Angra – Quem ama da Valor

Amamos essa cidade que o mundo conheceu em 1502, e que sempre foi terra de bravos.

Angra do Cunhambebe, da Mambucaba, da Monsuaba, do Bracuhy… Se foi índio ou o navegador que nomeou, não importa. O que importa é que eles ajudaram a fazer desse pedaço de “paraíso na terra” um lugar de valor, feito por gente de valores.

Essa Angra que todos amamos, mas nem sempre juntamos os pontos pra identificar porque ela é tão rica.

Se o Brasil venera a tradição do jongo da serrinha, essa arte negra de resistência nasceu em solo brasileiro do bracuhy, migrou pro Vale do Café, e depois pra Capital.

Se a França tivesse vencido as batalhas de colonização, o Cunhambebe estaria sendo homenageado em praça pública por ser o grande líder da Confederação dos Tamoios, que aglutinava guerreiros por todo o litoral Sudeste.

E o ouro das Minas Geraes que escoaram por Mambucaba em caravelas de súditos do Rei Sol. Essa mesma França que teve vice-cônsul em Mambucaba até o século XIX.
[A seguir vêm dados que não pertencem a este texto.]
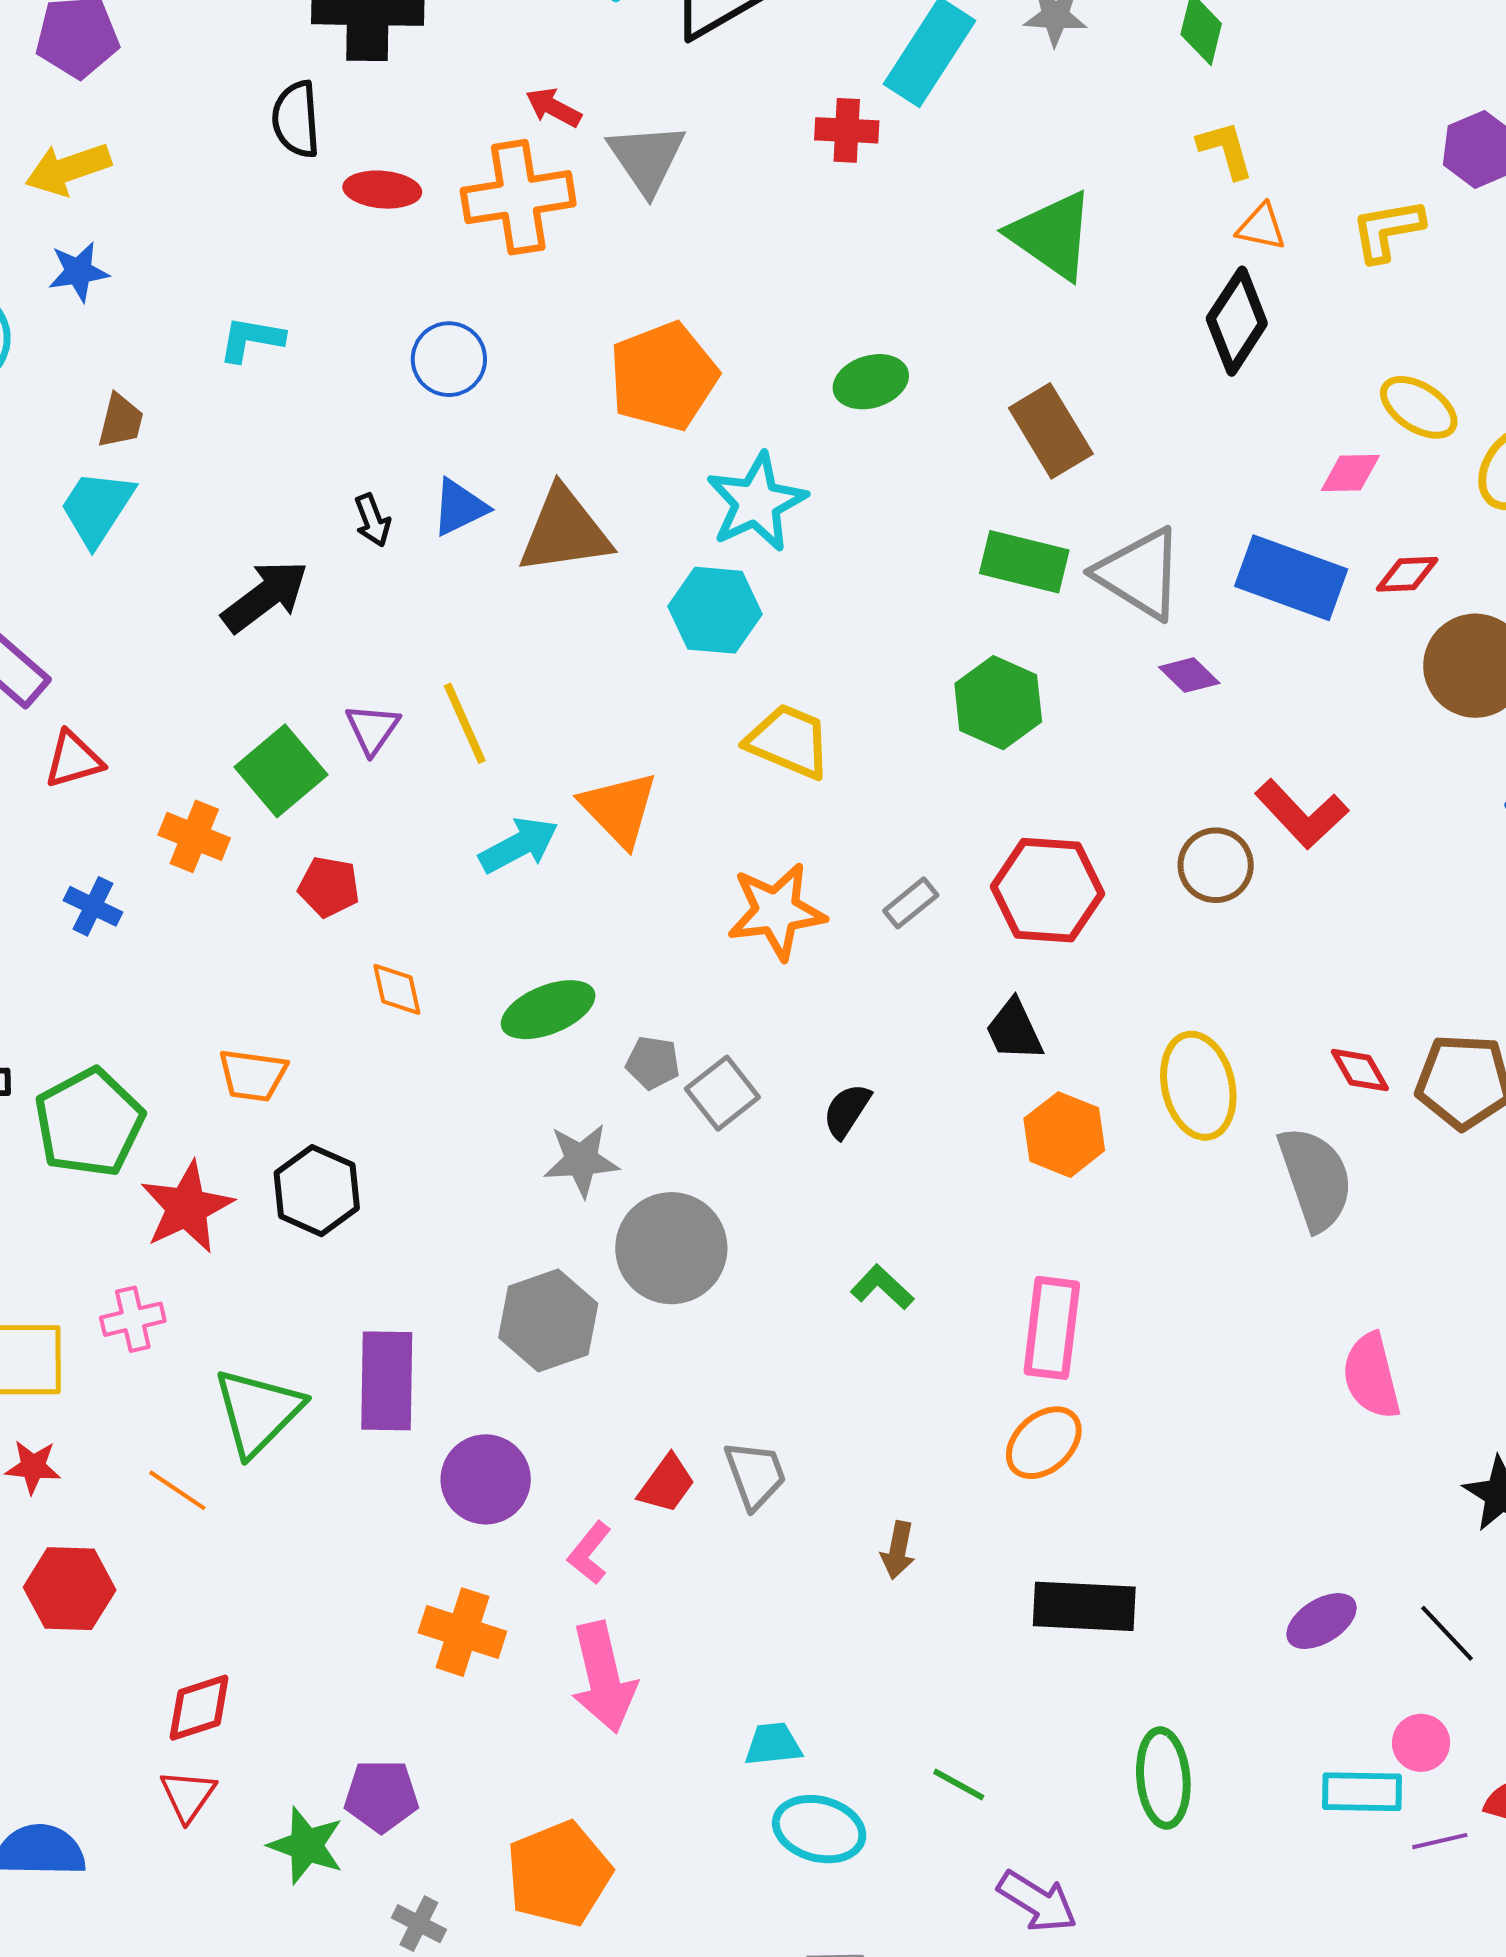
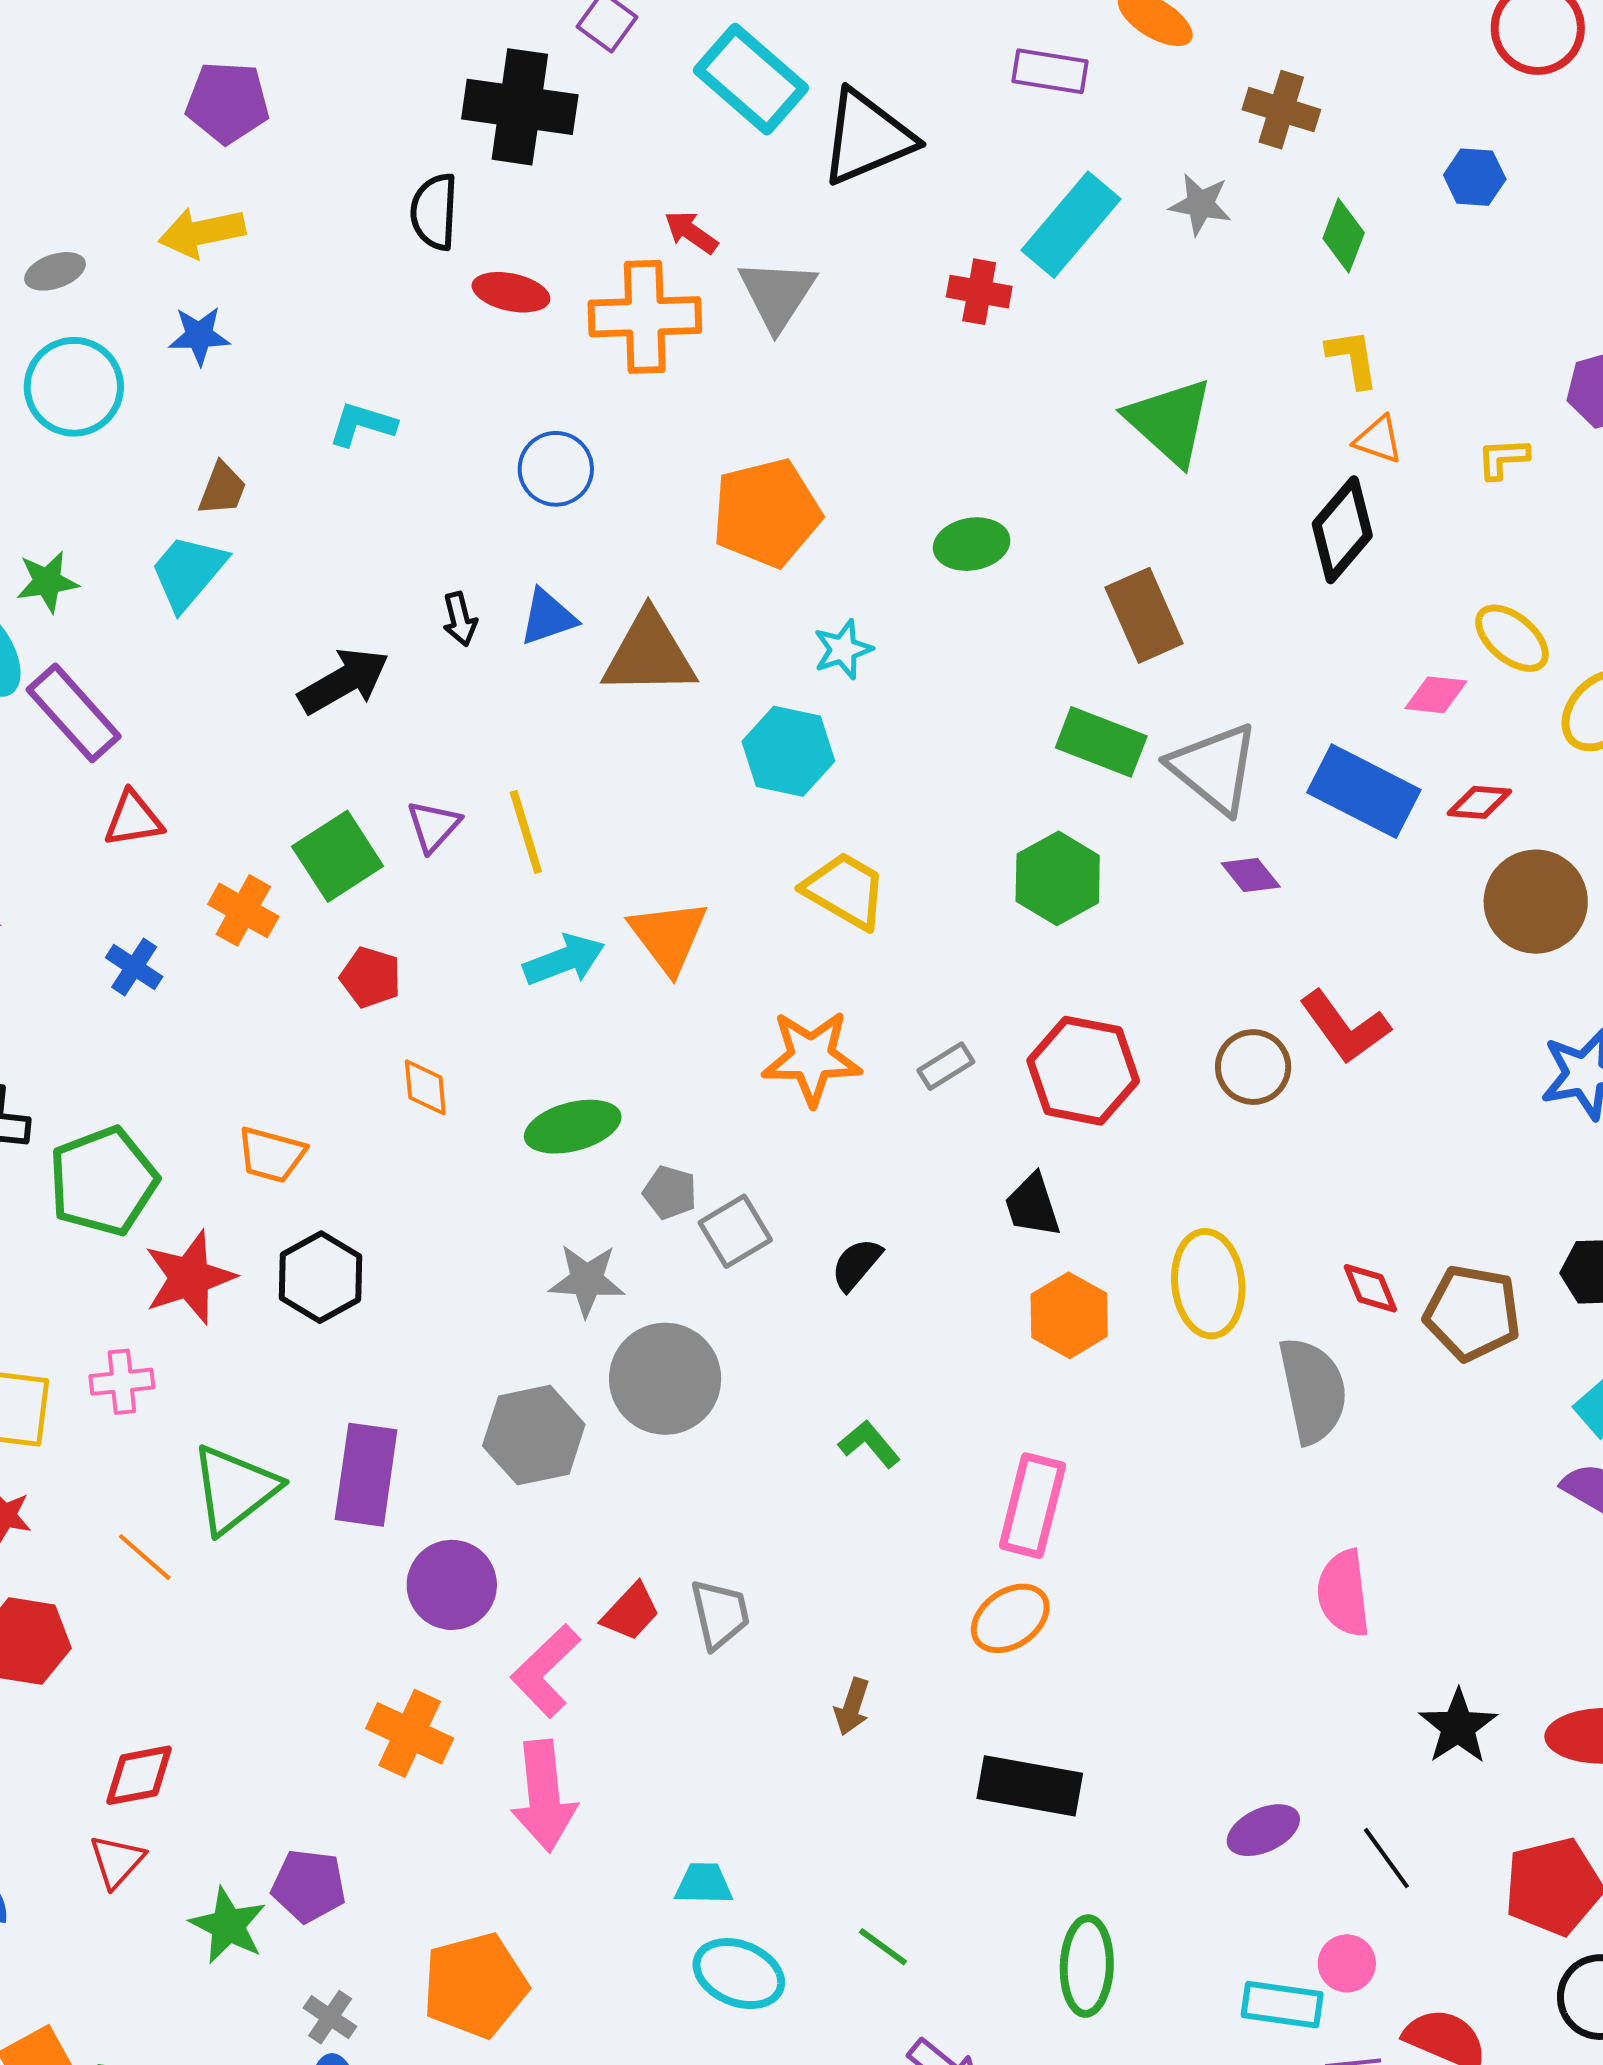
yellow L-shape: (1387, 230) -> (1503, 458), size x0.7
cyan star: (756, 502) -> (843, 649), size x0.6
pink L-shape: (590, 1553) -> (546, 1671), size x1.5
Nessa mesma Mambucaba que serve de ponto de partida para a cultura do Café, que depois desce em milhares de lombos de mulas pela estrada do Facão, e ganham o mundo também por Mambucaba.

Amamos essa cidade, que já foi parada obrigatória do Imperador, na Ilha Grande que o viu partir para o exílio perguntando aos prantos onde tinha errado. Aqui estão as últimas pegadas de D. Pedro II em solo brasileiro.

Essa cidade de índios, negros, portugueses e franceses que viu os libaneses, italianos, japoneses, gregos, chegarem e constituírem famílias, com tantos outros povos, com tantas outras nacionalidades. Essa cidade acolhedora, de gente resiliente, que transforma o sol escaldante em inspiração, a chuva torrente em coragem, o mar bravio em esperança.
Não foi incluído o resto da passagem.